Of 659 enrolled patients, 552 were randomly assigned to receive either cisplatin 50 mg/m² + doxorubicin 45 mg/m²+G-CSF 5 μg/kg on days 2-11 ("CD"), or the above regimen plus paclitaxel 160 mg/m² infused over 3h ("CDP"). Patient-reported neuropathy was measured with 11-item Functional Assessment of Cancer Therapy - Neurotoxicity (FACT-Ntx) Scale, at baseline, and 4 weeks and 6 months post chemotherapy. Group differences on patient-reported neuropathy over time, and correspondence between patient and provider ratings, were evaluated by fitting linear mixed models to the data.

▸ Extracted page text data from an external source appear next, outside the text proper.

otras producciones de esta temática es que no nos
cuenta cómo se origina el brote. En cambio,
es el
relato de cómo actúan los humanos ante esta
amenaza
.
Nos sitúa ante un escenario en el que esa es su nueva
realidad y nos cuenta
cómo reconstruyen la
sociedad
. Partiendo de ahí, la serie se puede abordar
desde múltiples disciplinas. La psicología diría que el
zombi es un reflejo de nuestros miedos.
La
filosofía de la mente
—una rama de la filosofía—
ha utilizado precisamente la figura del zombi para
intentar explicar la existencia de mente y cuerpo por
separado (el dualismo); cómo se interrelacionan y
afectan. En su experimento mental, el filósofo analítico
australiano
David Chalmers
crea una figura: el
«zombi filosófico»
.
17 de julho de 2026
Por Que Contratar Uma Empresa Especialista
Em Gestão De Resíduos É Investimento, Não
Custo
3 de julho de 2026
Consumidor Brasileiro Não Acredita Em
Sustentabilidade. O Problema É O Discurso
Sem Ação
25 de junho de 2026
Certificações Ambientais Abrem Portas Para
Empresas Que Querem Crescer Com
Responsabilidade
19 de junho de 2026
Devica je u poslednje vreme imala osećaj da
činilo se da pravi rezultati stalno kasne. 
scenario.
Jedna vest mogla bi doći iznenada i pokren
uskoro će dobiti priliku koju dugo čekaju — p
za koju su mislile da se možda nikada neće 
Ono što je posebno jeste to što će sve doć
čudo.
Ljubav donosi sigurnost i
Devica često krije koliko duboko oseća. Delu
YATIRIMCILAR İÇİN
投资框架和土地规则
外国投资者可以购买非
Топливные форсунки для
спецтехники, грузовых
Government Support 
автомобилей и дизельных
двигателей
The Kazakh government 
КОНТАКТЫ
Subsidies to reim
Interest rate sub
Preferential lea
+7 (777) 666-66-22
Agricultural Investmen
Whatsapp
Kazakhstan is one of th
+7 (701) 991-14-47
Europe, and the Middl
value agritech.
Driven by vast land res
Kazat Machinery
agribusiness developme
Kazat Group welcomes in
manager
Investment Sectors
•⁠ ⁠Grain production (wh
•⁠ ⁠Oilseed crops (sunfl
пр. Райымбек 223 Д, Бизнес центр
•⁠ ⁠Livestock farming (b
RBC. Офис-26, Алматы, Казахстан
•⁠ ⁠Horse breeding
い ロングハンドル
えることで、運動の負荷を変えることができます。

After adjusting for non-significant baseline differences in neuropathy, the average neuropathy (FACT-Ntx) score of CDP-treated patients was 5.2 points lower/worse (95% CI: 4.0-6.5; p < 0.001) than the average score observed in CD-treated patients. The difference diminished after 6 months but still remained statistically significant (difference = 1.6; 95% CI: 0.3-2.8; p = 0.014). The sensory component was most significantly affected. Each increase (worsening) of grade in provider-rated toxicity was significantly associated with change in patient-reported severity of 4-6 points in the 11-item total score and 2-3 points in the 4-item sensory neuropathy score.
Patient-reported neuropathy was worse in CDP-treated patients compared to CD-treated patients, especially in the sensory component. Patient-reported change corresponded with provider grade, but offered more detail on the nature of impact.
在 GOG184 中,紫杉醇联合顺铂和多柔比星并没有带来额外的临床获益,反而导致了更多的治疗相关毒性。我们现在比较了不同治疗组之间患者报告的神经病变以及患者向医生报告的神经病变。
在 659 名入组患者中,552 名患者被随机分配接受顺铂 50mg/m²+多柔比星 45mg/m²+G-CSF 5μg/kg 于第 2-11 天(“CD”),或上述方案联合紫杉醇 160mg/m² 输注 3 小时(“CDP”)。患者报告的神经病变采用 11 项癌症治疗功能评估-神经毒性量表(FACT-Ntx)进行测量,在基线、化疗后 4 周和 6 个月进行评估。通过线性混合模型对数据进行拟合,评估患者报告的神经病变随时间的变化以及患者和医生评分之间的一致性。
调整基线神经病变的非显著性差异后,CDP 治疗组的平均神经病变(FACT-Ntx)评分比 CD 治疗组低 5.2 分(95%CI:4.0-6.5;p<0.001)。6 个月后差异缩小,但仍具有统计学意义(差异=1.6;95%CI:0.3-2.8;p=0.014)。感觉功能受影响最明显。医生报告的毒性严重程度每增加(恶化)一级,患者报告的 11 项总分严重程度就会增加 4-6 分,4 项感觉神经病变评分就会增加 2-3 分。
与 CD 治疗组相比,CDP 治疗组的患者报告神经病变更严重,尤其是在感觉功能方面。患者报告的变化与医生的分级一致,但提供了更多关于影响性质的细节。